The non-profit organization Facets Multi-Media is a great distribution source for foreign films that aren’t schmaltzy enough to be released by big US studios or acclaimed enough for Criterion. The two DVDs released as the package Chinese Cinema Through A Communist Lens, provides potent, if minimal, representations of an era of Chinese filmmaking rarely seen in the United States.


The two movies book end the first 50 years of Communist China’s history. New Year Sacrifice was released in 1956 at the high point of Mao’s reign in 1956, and Red River Valley came out in 1996, when capitalist reforms were well under way and studios were trying to make money by appealing to a wide audience.


The quality of the transfers on the DVDs are lousy, unfortunately, and appear to have been made from a local television broadcast associated with the City University of New York. The sole extra feature is an introduction by David Buckley whose company, China Century Entertainment, imports Chinese films to the US, but they are sorely lacking in any contextual information that would be of use to the viewer.


For example on New Year Sacrifice Buckley briefly mentions the women’s rights issues in the storyline, but he doesn’t mention how this corresponded to what was happening in China at the time. This is a shame, because this is by far the most interesting movie of the two, as a piece of artwork and for what it reveals about the film system and political culture it came from.

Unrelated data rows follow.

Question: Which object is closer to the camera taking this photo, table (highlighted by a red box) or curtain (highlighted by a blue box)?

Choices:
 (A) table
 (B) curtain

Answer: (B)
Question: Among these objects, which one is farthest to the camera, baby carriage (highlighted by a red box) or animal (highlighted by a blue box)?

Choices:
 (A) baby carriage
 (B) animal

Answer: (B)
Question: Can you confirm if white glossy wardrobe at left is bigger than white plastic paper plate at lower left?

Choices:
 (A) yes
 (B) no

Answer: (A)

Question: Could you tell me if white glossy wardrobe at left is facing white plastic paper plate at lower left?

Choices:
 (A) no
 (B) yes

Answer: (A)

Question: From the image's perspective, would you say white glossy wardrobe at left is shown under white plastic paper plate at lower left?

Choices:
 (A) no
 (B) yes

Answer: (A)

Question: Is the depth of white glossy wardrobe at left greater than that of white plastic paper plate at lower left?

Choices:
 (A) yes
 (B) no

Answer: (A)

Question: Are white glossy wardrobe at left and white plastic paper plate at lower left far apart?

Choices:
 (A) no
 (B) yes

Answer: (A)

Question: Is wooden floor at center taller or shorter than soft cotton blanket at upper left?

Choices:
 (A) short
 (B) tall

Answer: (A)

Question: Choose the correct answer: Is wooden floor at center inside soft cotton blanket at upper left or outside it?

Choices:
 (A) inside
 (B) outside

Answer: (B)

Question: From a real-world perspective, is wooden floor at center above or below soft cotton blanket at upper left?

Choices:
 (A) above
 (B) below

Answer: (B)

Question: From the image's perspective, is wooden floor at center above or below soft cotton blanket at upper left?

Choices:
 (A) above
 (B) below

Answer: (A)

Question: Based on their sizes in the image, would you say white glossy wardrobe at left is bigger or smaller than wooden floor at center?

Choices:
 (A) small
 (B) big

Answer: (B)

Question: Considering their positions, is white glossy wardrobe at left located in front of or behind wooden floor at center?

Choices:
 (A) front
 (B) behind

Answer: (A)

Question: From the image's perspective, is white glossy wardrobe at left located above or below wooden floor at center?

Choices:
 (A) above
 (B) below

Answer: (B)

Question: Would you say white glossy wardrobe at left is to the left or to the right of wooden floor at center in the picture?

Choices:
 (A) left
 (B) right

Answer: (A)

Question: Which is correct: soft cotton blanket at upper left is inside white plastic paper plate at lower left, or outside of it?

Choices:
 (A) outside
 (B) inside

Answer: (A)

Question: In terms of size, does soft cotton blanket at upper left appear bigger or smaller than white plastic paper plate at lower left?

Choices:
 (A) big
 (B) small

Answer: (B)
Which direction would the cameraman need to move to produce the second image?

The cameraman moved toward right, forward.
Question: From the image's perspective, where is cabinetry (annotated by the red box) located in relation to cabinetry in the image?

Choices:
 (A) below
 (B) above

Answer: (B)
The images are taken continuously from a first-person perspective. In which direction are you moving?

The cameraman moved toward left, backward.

The first movies produced in Communist China were devoted to “revolutionary realism”, a brand of propaganda popular in the Soviet Union and other emerging communist states that praised socialism, the people/peasants, and the military. In China this included movies that promoted the vital role of women in the communist revolution, as in Xie Jin’s The Red Detachment of Women. Revolutionary realism established the present as modern and forward thinking, and the future was painted with bright strokes.

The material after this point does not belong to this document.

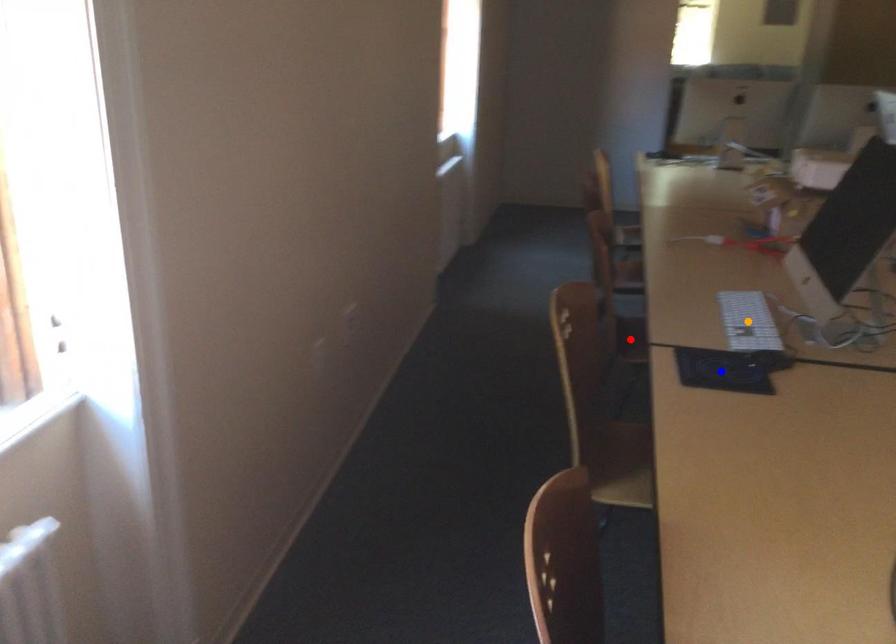 Order these from nearest to farthest:
1. blue point
2. orange point
3. red point

red point, orange point, blue point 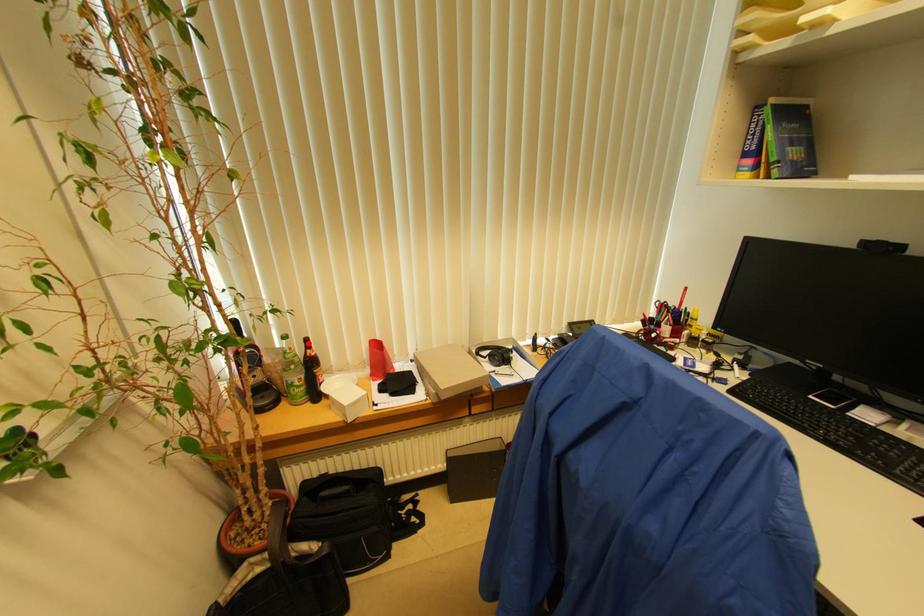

In 1956, Mao launched his “Hundred Flowers” policy, which encouraged self-criticism and more openness compared to the previous era. Filmmakers were encouraged to look towards international filmmaking while simultaneously developing a more “Chinese” cinema, freeing themselves from the strictures of Soviet-style agitprop.


New Year Sacrifice was released in 1956, as these changes were happening. It was taken to film festivals in Czechoslovakia and Mexico. It celebrates and is critical of folk traditions of Buddhism and the Chinese New Year. The plot, a melodrama about an exploited peasant woman, is taken from a short story by Lu Xun, a modernist and early anti-imperialist who was a favorite writer of Mao Zedong.

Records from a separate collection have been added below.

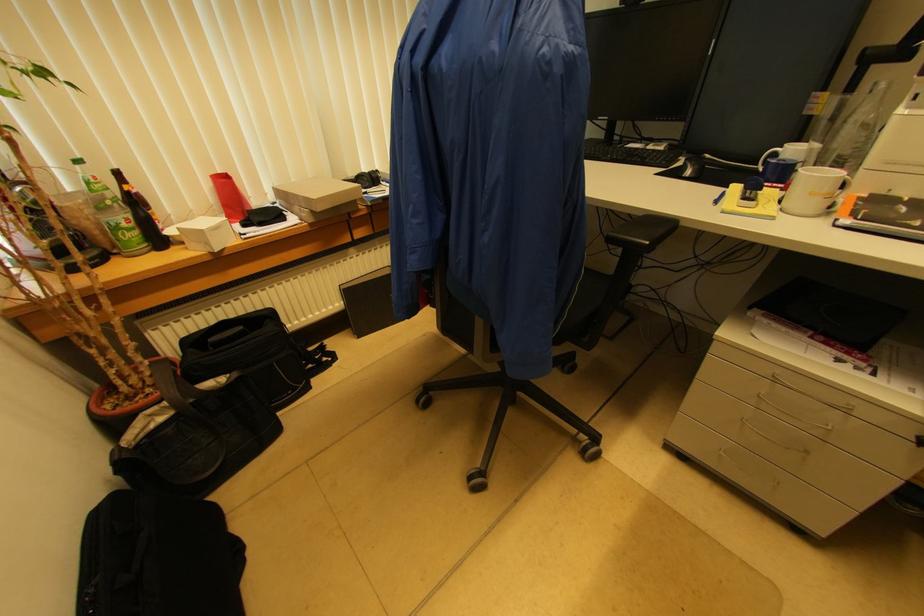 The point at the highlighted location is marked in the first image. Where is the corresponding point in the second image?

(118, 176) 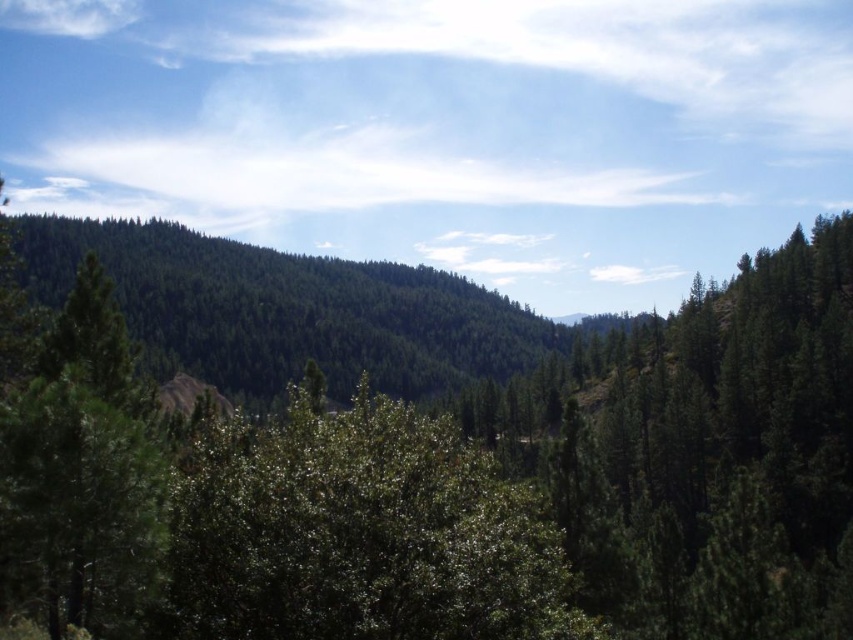 Is green leafy forest at center positioned at the back of green leafy tree at center?

No, it is in front of green leafy tree at center.

Is green leafy forest at center positioned before green leafy tree at center?

Yes, green leafy forest at center is in front of green leafy tree at center.

Does point (157, 451) come closer to viewer compared to point (311, 637)?

Yes, point (157, 451) is closer to viewer.

This screenshot has width=853, height=640. I want to click on green leafy forest at center, so click(445, 481). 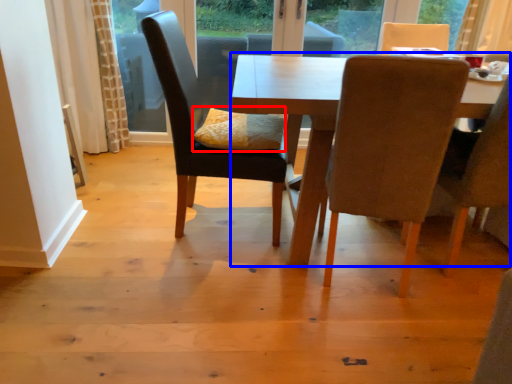 Question: Which of the following is the closest to the observer, pillow (highlighted by a red box) or kitchen & dining room table (highlighted by a blue box)?

Choices:
 (A) pillow
 (B) kitchen & dining room table

Answer: (B) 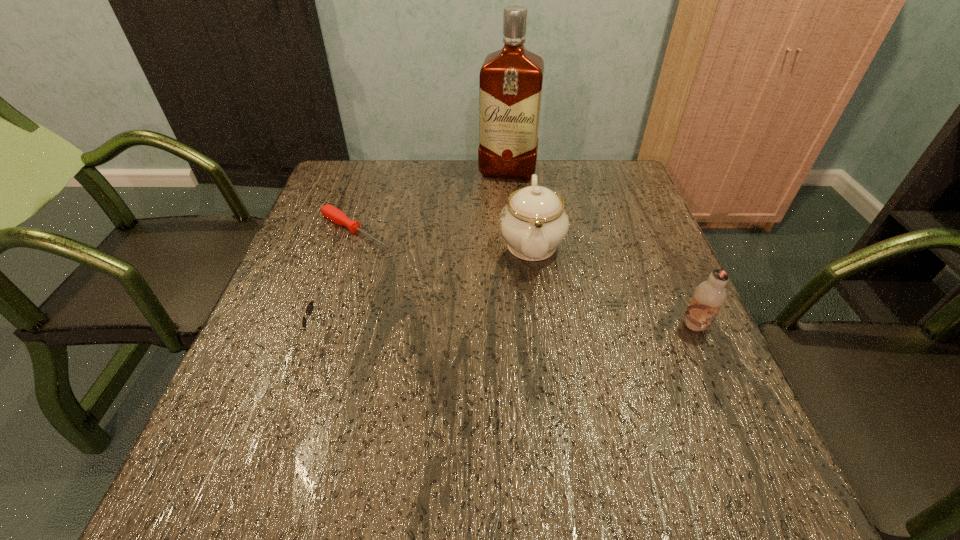 Identify the location of blank region between the fourth tallest object and the chinaware. The height and width of the screenshot is (540, 960). (431, 289).

The height and width of the screenshot is (540, 960). In order to click on free point between the rightmost object and the farthest object in this screenshot , I will do `click(601, 248)`.

Locate an element on the screen. This screenshot has width=960, height=540. vacant area between the chinaware and the shortest object is located at coordinates (444, 238).

Identify the location of vacant space in between the chinaware and the screwdriver. This screenshot has width=960, height=540. (444, 238).

Image resolution: width=960 pixels, height=540 pixels. I want to click on free space between the liquor and the rightmost object, so click(601, 248).

Where is `free area in between the screwdriver and the farthest object`? free area in between the screwdriver and the farthest object is located at coordinates (432, 201).

This screenshot has height=540, width=960. What are the coordinates of `free space between the chinaware and the screwdriver` in the screenshot? It's located at (444, 238).

The image size is (960, 540). I want to click on vacant region between the second shortest object and the rightmost object, so click(513, 330).

Point out which object is positioned as the fourth nearest to the liquor. Please provide its 2D coordinates. Your answer should be formatted as a tuple, i.e. [(x, y)], where the tuple contains the x and y coordinates of a point satisfying the conditions above.

[(709, 296)]

Select which object appears as the closest to the chinaware. Please provide its 2D coordinates. Your answer should be formatted as a tuple, i.e. [(x, y)], where the tuple contains the x and y coordinates of a point satisfying the conditions above.

[(511, 79)] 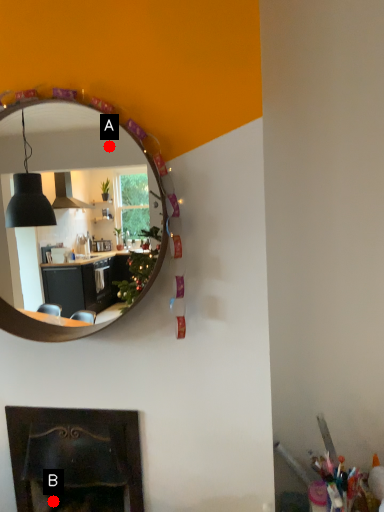 Question: Two points are circled on the image, labeled by A and B beside each circle. Which point is farther from the camera taking this photo?

Choices:
 (A) A is further
 (B) B is further

Answer: (A) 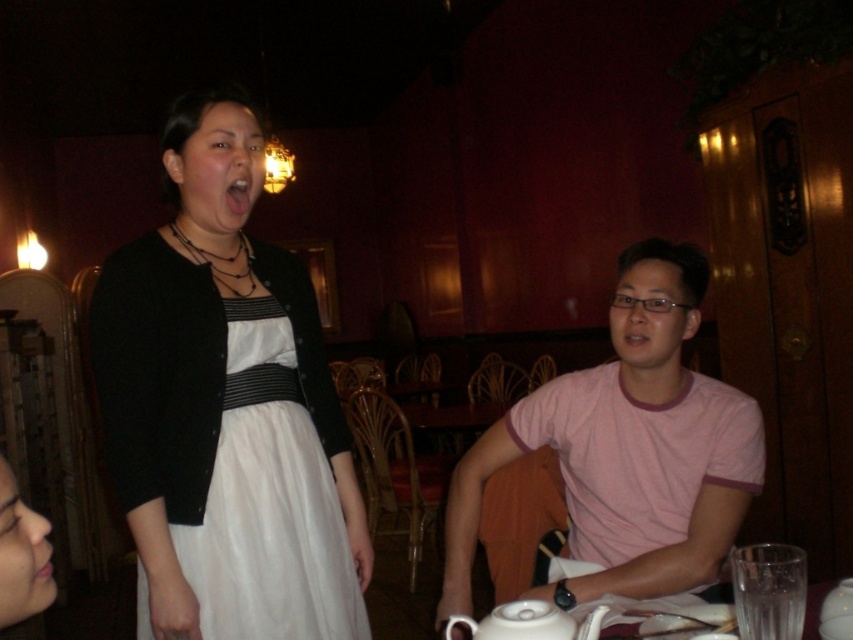 Between point (544, 522) and point (50, 556), which one is positioned behind?

Positioned behind is point (544, 522).

Is point (483, 452) in front of point (33, 570)?

No, it is behind (33, 570).

Does point (724, 413) come behind point (45, 580)?

Yes, point (724, 413) is farther from viewer.

Identify the location of pink cotton shirt at right. (614, 458).

Does white glossy teapot at lower center appear under pink matte flesh at lower left?

Correct, white glossy teapot at lower center is located below pink matte flesh at lower left.

Who is more forward, (517, 605) or (39, 557)?

Point (39, 557) is more forward.

Between point (556, 636) and point (33, 548), which one is positioned in front?

Positioned in front is point (33, 548).

What are the coordinates of `white glossy teapot at lower center` in the screenshot? It's located at (527, 621).

Who is positioned more to the right, pink cotton shirt at right or pink glossy lips at center?

From the viewer's perspective, pink cotton shirt at right appears more on the right side.

Is point (689, 556) closer to camera compared to point (239, 216)?

Yes, it is.

Image resolution: width=853 pixels, height=640 pixels. In order to click on pink cotton shirt at right in this screenshot , I will do `click(614, 458)`.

However, where earlier films frequently celebrated women as revolutionary leaders, here the protagonist is a tragic victim. New Year Sacrifice does not point forward towards the Communist revolution but criticizes the earlier societal system that led to it and has aged slightly better for avoiding overt didactics.


Bai Yang plays the nameless heroine, a young widow whose relatives sell her to a mountain farmer as his wife. She fiercely resists, but the farmer (Wei Heling) turns out to be gentle and kind with her. They establish a successful household and have a son. This happiness is soon shattered when the son and husband die and the woman is saddled with the household debts.


She moves back to her village and works as help for the aristocratic Lu household, who view her as a “white tiger”, unlucky to anything she touches. She saves all of her money to make the titular sacrifice to a Buddhist temple, believing it will relieve her of her “sins”. The Lu family rejects the sacrifice, and throws her out of the house, she goes mad and wanders the town and countryside until her death.


The presentation of the story is fairly staid. Shots are often static, relying on straightforward compositions that give the viewer a watching-it-as-a-play feel. Besides one pace quickening montage, I missed the more dynamic editing and framing techniques adopted from the Soviets.


Yet, despite the lousy transfer, there are some beautiful elements within the shots, particularly in the New Year scenes, where the red colors pop amid the silver finery of the Lu’s rich household. Here the traditions and nostalgia of holidays are captured as well as any Hollywood movie of the ‘30s and sets up a nice dichotomy between the affection in the presentation and the simultaneous criticism of the superstitious society for which the woman serves as a sacrifice.


Classic Hollywood filmmaking techniques are also used in the close-ups of the heroine, reminiscent of silent movies in their intensity. Bai Yang’s performance elevates the movie above standard melodrama. She is very good with the physical shifts as her body changes with age and ages faster due to harshness of her life. Throughout the film, whether bashing her head at the wedding ceremony or working in the Lu’s household, she captures the complex eddy of her character’s emotions that eventually veers out of control.


Though the writer Lu Xun criticized Chinese society of the early 20th century, he did not unquestionably embrace the Communist system that replaced it. He was a liberal and was championed by the Communist party, but never joined himself. In his original short story, a periphery character relates the heroine’s tale. The primary affect is to make the reader a part of the society being criticized and to encourage them to think about the inequities of this society.